The Crow, The Mouse & Other Creatures
- Imani Ahiro

- Nov 9
- 4 min read
Updated: Nov 14

Lately, I keep seeing crows.
I think animals are visiting me
Or maybe I’m a poet who sees symbolism.
Everywhere.
The Crow
One on a traffic light when I left the gym.
Another in my back garden, picking something up before flying away.
And then one — still, lifeless — in a supermarket car park, a soft thread of red spilling from its head.
Now I can hear them outside my window, calling, almost like a choir.
At first, I told myself it’s just coincidence. Maybe this area just has a lot of crows.
But something in me knows when life is trying to speak.
And lately, it feels like the universe has been shouting in feathers and wings.
Crows often symbolise death, but not always the kind that means gone forever.
Sometimes it’s the death of a version of yourself.
A quiet burial for the person you can’t keep being.
For me, I think it’s the death of the version of me who keeps asking for permission —
permission to speak up, to be heard, to exist without apology.
I’ve been shrinking, biting my tongue, waiting for someone to say,
yes, you can say that.
yes, you can be angry.
yes, you can stand your ground.
And I think the crows have come to remind me that no one will ever grant me that permission —
because it’s mine to claim.
There’s something about their energy that feels familiar:
unbothered, watchful, a little bit feared but deeply intelligent.
They don’t hide.
They perch where everyone can see them, black and glossy and loud.
They know how to survive on what others leave behind.
I used to think seeing a dead animal was a bad omen.
Now, I think it’s a mirror.
The dead crow wasn’t a warning; it was a reflection.
If I don’t change, if I don’t speak, if I don’t honour myself,
then something in me will keep dying quietly anyway.

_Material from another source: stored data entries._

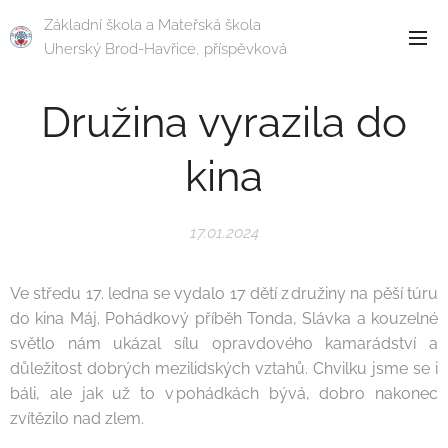
Základní škola a Mateřská škola
Uherský Brod-Havřice, příspěvková
organizace
Družina vyrazila do
kina
17.01.2024
Ve středu 17. ledna se vydalo 17 dětí z družiny na pěší túru
do kina Máj. Pohádkový příběh Tonda, Slávka a kouzelné
světlo nám ukázal sílu opravdového kamarádství a
důležitost dobrých mezilidských vztahů. Chvilku jsme se i
báli, ale jak už to v pohádkách bývá, dobro nakonec
zvítězilo nad zlem.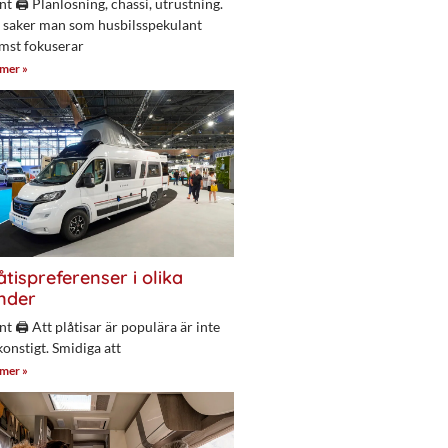
nt 🖨 Planlösning, chassi, utrustning.
 saker man som husbilsspekulant
mst fokuserar
 mer »
åtispreferenser i olika
nder
nt 🖨 Att plåtisar är populära är inte
konstigt. Smidiga att
 mer »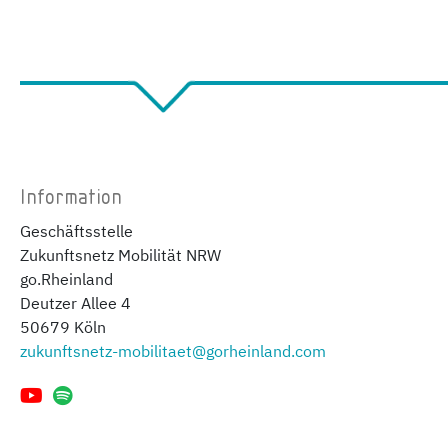
Information
Geschäftsstelle
Zukunftsnetz Mobilität NRW
go.Rheinland
Deutzer Allee 4
50679 Köln
zukunftsnetz-mobilitaet@gorheinland.com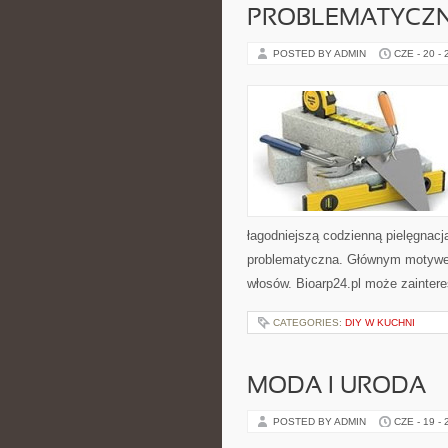
PROBLEMATYCZ
POSTED BY ADMIN
CZE - 20 -
łagodniejszą codzienną pielęgnac
problematyczna. Głównym motywem 
włosów. Bioarp24.pl może zainte
CATEGORIES:
DIY W KUCHNI
MODA I URODA
POSTED BY ADMIN
CZE - 19 -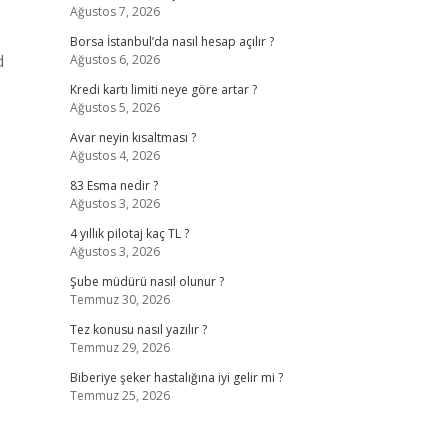
Ağustos 7, 2026
Borsa İstanbul’da nasıl hesap açılır ?
d
Ağustos 6, 2026
Kredi kartı limiti neye göre artar ?
Ağustos 5, 2026
Avar neyin kısaltması ?
Ağustos 4, 2026
83 Esma nedir ?
.
Ağustos 3, 2026
4 yıllık pilotaj kaç TL ?
Ağustos 3, 2026
Şube müdürü nasıl olunur ?
Temmuz 30, 2026
Tez konusu nasıl yazılır ?
Temmuz 29, 2026
Biberiye şeker hastalığına iyi gelir mi ?
Temmuz 25, 2026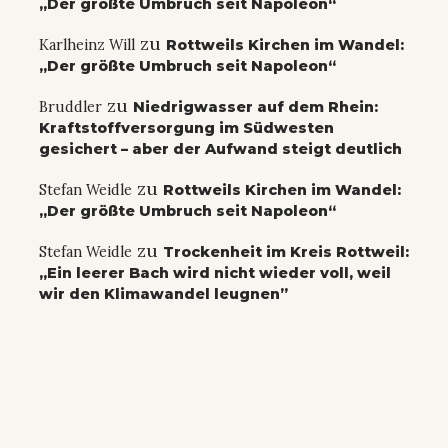
„Der größte Umbruch seit Napoleon“
zu
Karlheinz Will
Rottweils Kirchen im Wandel:
„Der größte Umbruch seit Napoleon“
zu
Bruddler
Niedrigwasser auf dem Rhein:
Kraftstoffversorgung im Südwesten
gesichert – aber der Aufwand steigt deutlich
zu
Stefan Weidle
Rottweils Kirchen im Wandel:
„Der größte Umbruch seit Napoleon“
zu
Stefan Weidle
Trockenheit im Kreis Rottweil:
„Ein leerer Bach wird nicht wieder voll, weil
wir den Klimawandel leugnen”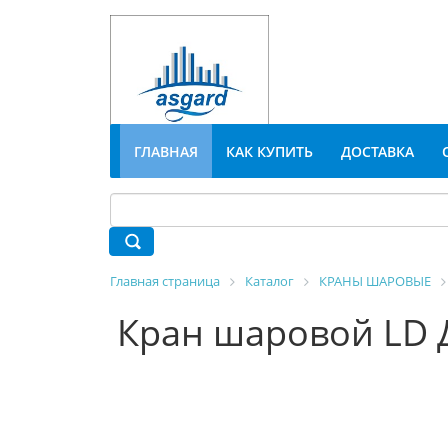
ГЛАВНАЯ
КАК КУПИТЬ
ДОСТАВКА
Главная страница
Каталог
КРАНЫ ШАРОВЫЕ
Кран шаровой LD Д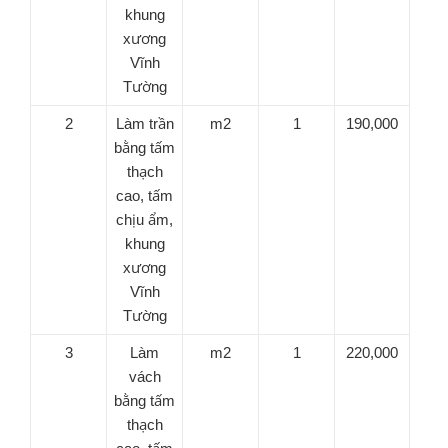
khung
xương
Vĩnh
Tường
2
Làm trần
m2
1
190,000
bằng tấm
thạch
cao, tấm
chịu ẩm,
khung
xương
Vĩnh
Tường
3
Làm
m2
1
220,000
vách
bằng tấm
thạch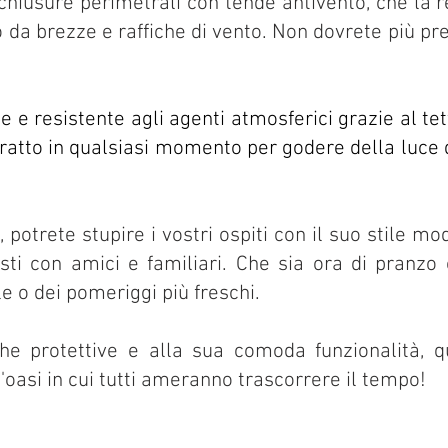
i chiusure perimetrali con tende antivento, che la
o da brezze e raffiche di vento. Non dovrete più p
UPHOLSTERY
P
Spra
 e resistente ag
li agenti atmosferici grazie al t
Stencillin
M
ratto in qualsiasi momento per godere della luce de
otrete stupire i vostri ospiti con il suo stile m
sti con amici e familiari. Che sia ora di pranzo
e o dei pomeriggi più freschi.
iche protettive e alla sua comoda funzionalità, 
'oasi in cui tutti ameranno trascorrere il tempo!
s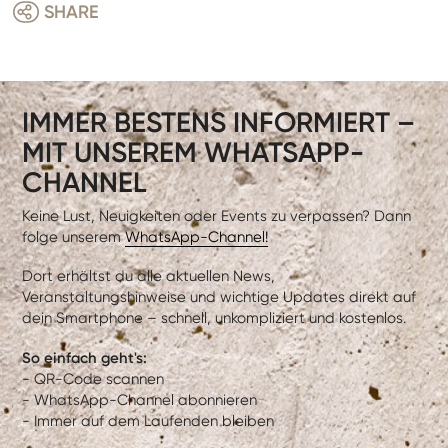
SHARE
IMMER BESTENS INFORMIERT –
MIT UNSEREM WHATSAPP-
CHANNEL
Keine Lust, Neuigkeiten oder Events zu verpassen? Dann
folge unserem
WhatsApp-Channel!
Dort erhältst du alle aktuellen News,
Veranstaltungshinweise und wichtige Updates direkt auf
dein Smartphone – schnell, unkompliziert und kostenlos.
So einfach geht's:
- QR-Code scannen
- WhatsApp-Channel abonnieren
- Immer auf dem Laufenden bleiben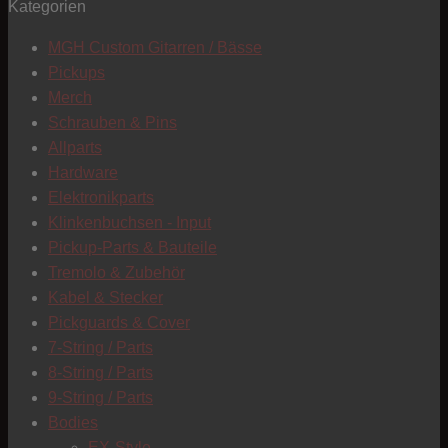
Kategorien
T
MGH Custom Gitarren / Bässe
Pickups
Merch
Schrauben & Pins
Allparts
Hardware
Elektronikparts
Klinkenbuchsen - Input
Pickup-Parts & Bauteile
Tremolo & Zubehör
Kabel & Stecker
Pickguards & Cover
7-String / Parts
8-String / Parts
9-String / Parts
Bodies
C
EX-Style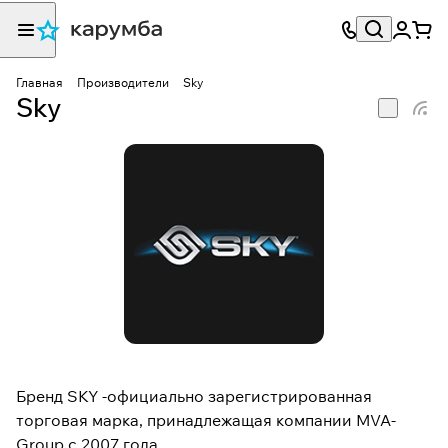
Главная
Производители
Sky
Sky
Бренд SKY -официально зарегистрированная
торговая марка, принадлежащая компании MVA-
Group с 2007 года.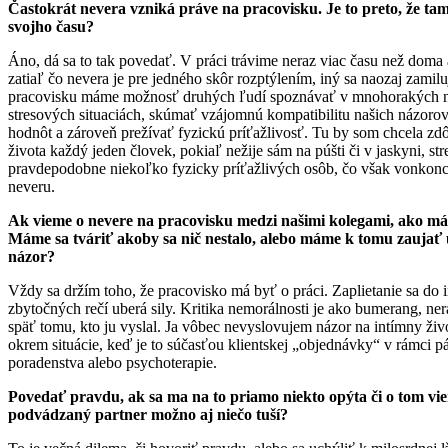
Častokrát nevera vzniká práve na pracovisku. Je to preto, že ta
svojho času?
Áno, dá sa to tak povedať. V práci trávime neraz viac času než doma a
zatiaľ čo nevera je pre jedného skôr rozptýlením, iný sa naozaj zamil
pracovisku máme možnosť druhých ľudí spoznávať v mnohorakých n
stresových situaciách, skúmať vzájomnú kompatibilitu našich názorov
hodnôt a zároveň prežívať fyzickú príťažlivosť. Tu by som chcela zdô
života každý jeden človek, pokiaľ nežije sám na púšti či v jaskyni, str
pravdepodobne niekoľko fyzicky príťažlivých osôb, čo však vonko
neveru.
Ak vieme o nevere na pracovisku medzi našimi kolegami, ako m
Máme sa tváriť akoby sa nič nestalo, alebo máme k tomu zaujať ur
názor?
Vždy sa držím toho, že pracovisko má byť o práci. Zaplietanie sa do i
zbytočných rečí uberá sily. Kritika nemorálnosti je ako bumerang, ner
späť tomu, kto ju vyslal. Ja vôbec nevyslovujem názor na intímny živ
okrem situácie, keď je to súčasťou klientskej „objednávky“ v rámci 
poradenstva alebo psychoterapie.
Povedať pravdu, ak sa ma na to priamo niekto opýta či o tom v
podvádzaný partner možno aj niečo tuší?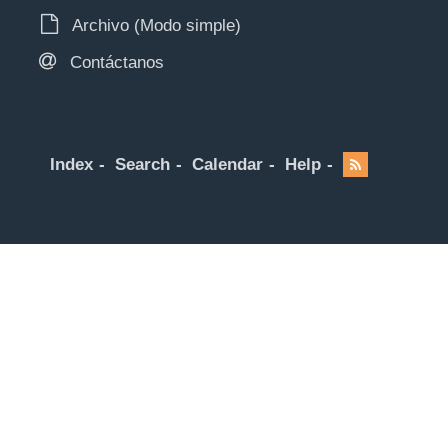
Archivo (Modo simple)
Contáctanos
Index
Search
Calendar
Help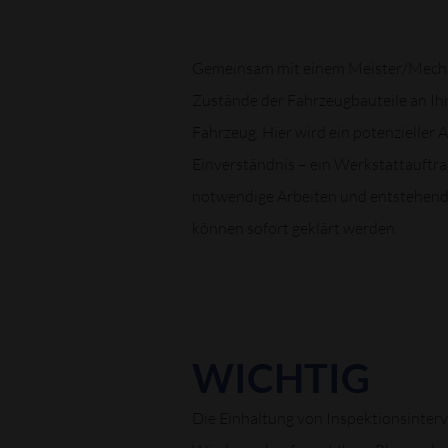
Gemeinsam mit einem Meister/Mecha
Zustände der Fahrzeugbauteile an Ihr
Fahrzeug. Hier wird ein potenzieller
Einverständnis – ein Werkstattauftrag
notwendige Arbeiten und entstehende
können sofort geklärt werden.
WICHTIG
Die Einhaltung von Inspektionsinterva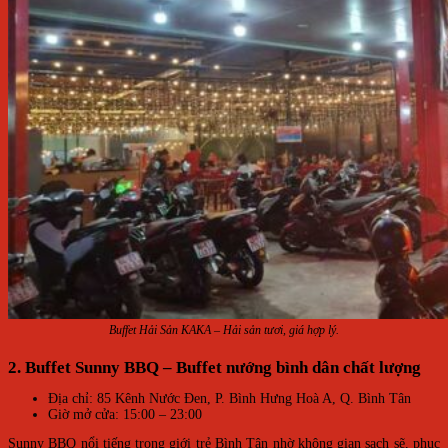
Buffet Hải Sản KAKA – Hải sản tươi, giá hợp lý.
2. Buffet Sunny BBQ – Buffet nướng bình dân chất lượng
Địa chỉ: 85 Kênh Nước Đen, P. Bình Hưng Hoà A, Q. Bình Tân
Giờ mở cửa: 15:00 – 23:00
Sunny BBQ nổi tiếng trong giới trẻ Bình Tân nhờ không gian sạch sẽ, phục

Maybe this is what transformation really looks like.
Not soft, not romantic, but strange and unsettling —
a field full of crows, watching, waiting for you to choose life.
So I’m choosing to believe it’s crow season —
the time when I stop asking for permission
and start trusting my own voice,
even when it shakes.
If they’re following me, then maybe they’re not chasing me.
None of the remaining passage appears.